Would you please return the lines of the entries below starting at the line that has "Guerre de désinformation" and ending at the line that has "PLUS DE CETTE SECTION", both included, exactly as they are?

## Records for this exercise
------------------------------------------------------------

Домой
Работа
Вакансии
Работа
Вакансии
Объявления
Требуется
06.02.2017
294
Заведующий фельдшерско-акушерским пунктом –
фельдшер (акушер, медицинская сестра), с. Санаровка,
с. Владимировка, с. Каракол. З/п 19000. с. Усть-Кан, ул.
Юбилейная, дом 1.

------------------------------------------------------------

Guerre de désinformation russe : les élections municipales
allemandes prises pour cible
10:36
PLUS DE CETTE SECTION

------------------------------------------------------------

## Answer below
Guerre de désinformation russe : les élections municipales
allemandes prises pour cible
10:36
PLUS DE CETTE SECTION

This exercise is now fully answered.